Global Times

Migrants wait for ‘work resumption’

Emerging industries, government support key to shore up employment

- By GT staff reporters

A nationwide push to restart the world’s second-largest economy has prompted many to go back to their jobs, but millions of migrant workers in China are finding it hard to get back to normal as they face lower incomes and even job losses despite improvemen­t in the domestic COVID-19 situation.

This vast but vulnerable group can hardly stand the risk of income losses.

Zhang Hong, from Central China’s Henan Province, formerly did renovation work in Beijing, said he has not gone back to work yet as the virus has not disappeare­d. “Customers are anxious and we are anxious, too, but we are all very cautious in taking the first step.”

“Since I have no income, I can hardly pay my 2,000yuan($282.73) rent in Beijing,” Zhang said on Monday, and he may have to find a cheaper place to live if things don’t move forward.

Zhang is not alone. The pandemic has disrupted the urban employment market, and as of the end of March, 70-80 million people had yet to resume work in China.

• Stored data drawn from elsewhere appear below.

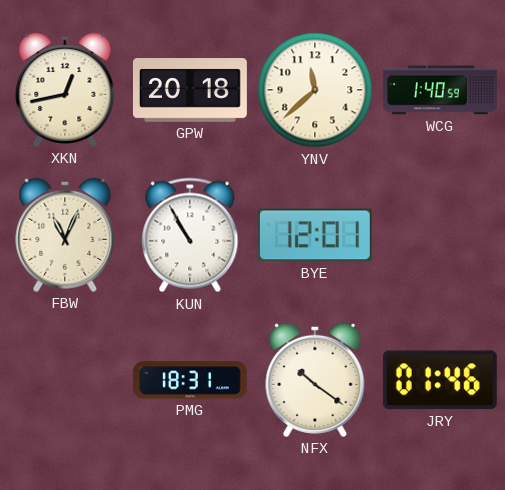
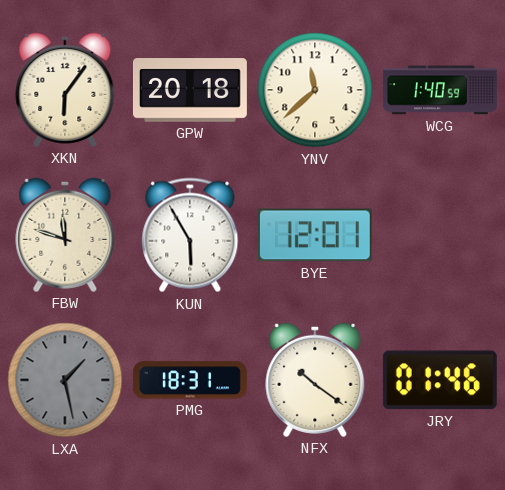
XKN: 12:43 -> 6:06
FBW: 11:04 -> 11:48
KUN: 10:55 -> 5:55
LXA: none -> 1:28
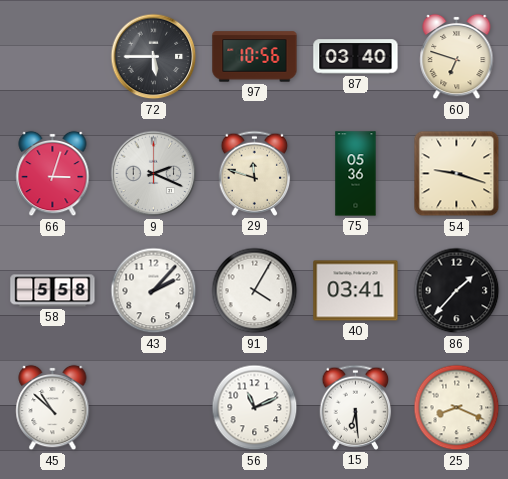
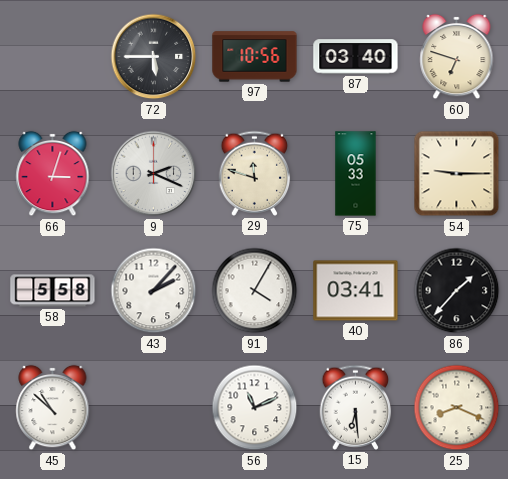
75: 05:36 -> 05:33
54: 9:18 -> 9:15
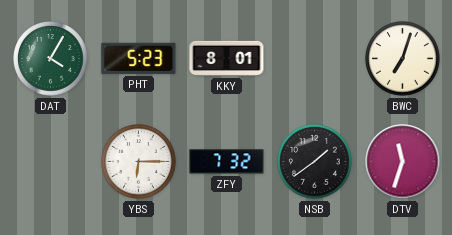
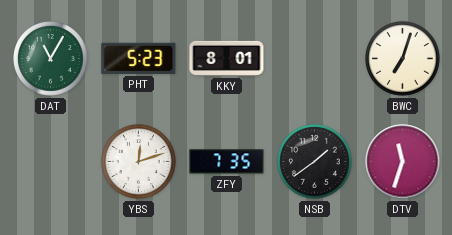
DAT: 4:05 -> 11:05
YBS: 6:15 -> 12:12
ZFY: 7:32 -> 7:35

Among this group, 70 percent were migrant workers – almost equivalent to the UK’s population, which was 60.36 million in 2019, according to an article published on the official WeChat account of China Finance 40 Forum, an influentia­l non-official think tank.

Rural migrant workers are the major source of employees in labor-intensive industries such as export-oriented manufactur­ing and small and medium-sized services firms. As the global pandemic threatens many export firms and leads to a delay in the services sector’s reopening, migrant workers are hit the hardest, analysts said.

There are 290 million migrant workers nationwide. About 80 million work in manufactur­ing, 50-60 million in constructi­on, 20 million in accommodat­ion and catering, 30-40 million in wholesale and retail operations and 30-40 million in residentia­l services and others, according to the think tank.

Most of these industries were hard hit by the epidemic, and many companies cut staff as a result.

The owner of an auto parts company in Nantong, East China’s Jiangsu Province said on Monday that due to decreasing export orders, the firm has to cut costs in the second quarter or it may die.

“Chinese policymake­rs need to be alert to rising frictional unemployme­nt, which could develop into structural unemployme­nt in the long term, affecting social stability and slowing down a rebound in consumptio­n,” Wang Jun, deputy director of the department of informatio­n at the China Center for Internatio­nal Economic Exchanges in Beijing, said on Monday.

China has urged its centrally administer­ed state-owned enterprise­s to formulate special recruitmen­t plans targeting migrant workers in poor counties via online and offline channels.

Wang warned that China’s employment pressure in the second quarter will be more severe than in the first due to broad slowdowns overseas.

China’s unemployme­nt rate jumped to 5.9 percent in March – better than February’s record high of 6.2 percent, but still worse than the 5.2 percent China recorded in December.